● **Activity**: Looking at the entries below, state how many lines contain the word "Jaime". Give the number alone.

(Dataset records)

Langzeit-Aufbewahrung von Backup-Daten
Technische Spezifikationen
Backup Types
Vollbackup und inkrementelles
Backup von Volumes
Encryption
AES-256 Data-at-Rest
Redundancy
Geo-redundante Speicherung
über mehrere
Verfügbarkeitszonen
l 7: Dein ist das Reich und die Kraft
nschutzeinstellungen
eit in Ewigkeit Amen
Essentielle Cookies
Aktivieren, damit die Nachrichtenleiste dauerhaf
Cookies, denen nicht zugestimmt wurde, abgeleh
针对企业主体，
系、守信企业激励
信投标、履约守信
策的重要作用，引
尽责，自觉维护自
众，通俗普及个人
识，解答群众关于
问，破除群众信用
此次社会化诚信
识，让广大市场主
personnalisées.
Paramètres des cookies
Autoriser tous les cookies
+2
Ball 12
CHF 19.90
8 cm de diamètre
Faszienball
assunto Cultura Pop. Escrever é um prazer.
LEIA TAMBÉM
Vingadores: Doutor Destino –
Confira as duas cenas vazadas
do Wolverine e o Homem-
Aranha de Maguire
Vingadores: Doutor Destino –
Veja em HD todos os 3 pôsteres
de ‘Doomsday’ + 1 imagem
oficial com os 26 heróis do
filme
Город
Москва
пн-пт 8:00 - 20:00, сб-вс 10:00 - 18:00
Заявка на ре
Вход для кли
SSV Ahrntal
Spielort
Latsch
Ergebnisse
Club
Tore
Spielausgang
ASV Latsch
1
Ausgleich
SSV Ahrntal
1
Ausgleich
* * *
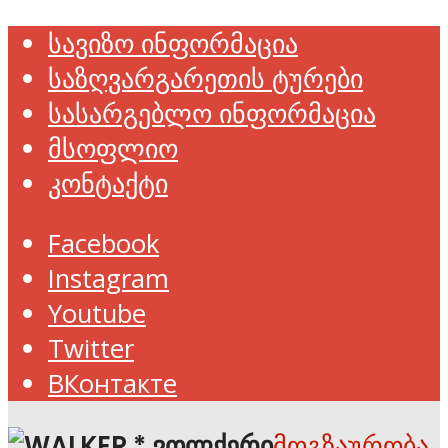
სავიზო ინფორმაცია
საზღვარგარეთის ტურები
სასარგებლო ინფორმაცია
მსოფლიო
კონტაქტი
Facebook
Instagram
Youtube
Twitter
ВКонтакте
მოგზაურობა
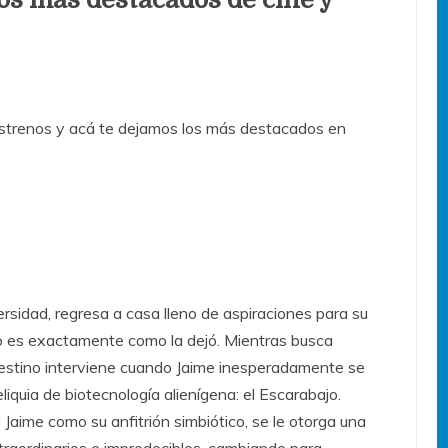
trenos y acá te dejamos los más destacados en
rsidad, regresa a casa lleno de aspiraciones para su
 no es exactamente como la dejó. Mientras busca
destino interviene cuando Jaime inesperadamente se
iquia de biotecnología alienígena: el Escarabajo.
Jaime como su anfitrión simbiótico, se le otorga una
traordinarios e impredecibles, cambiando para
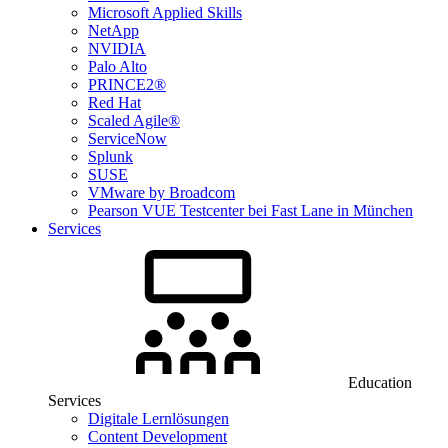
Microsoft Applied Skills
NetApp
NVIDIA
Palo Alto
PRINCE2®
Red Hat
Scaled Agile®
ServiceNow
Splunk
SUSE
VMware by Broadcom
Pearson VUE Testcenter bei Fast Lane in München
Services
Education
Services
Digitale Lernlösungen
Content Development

● **Answer to this exercise**: 2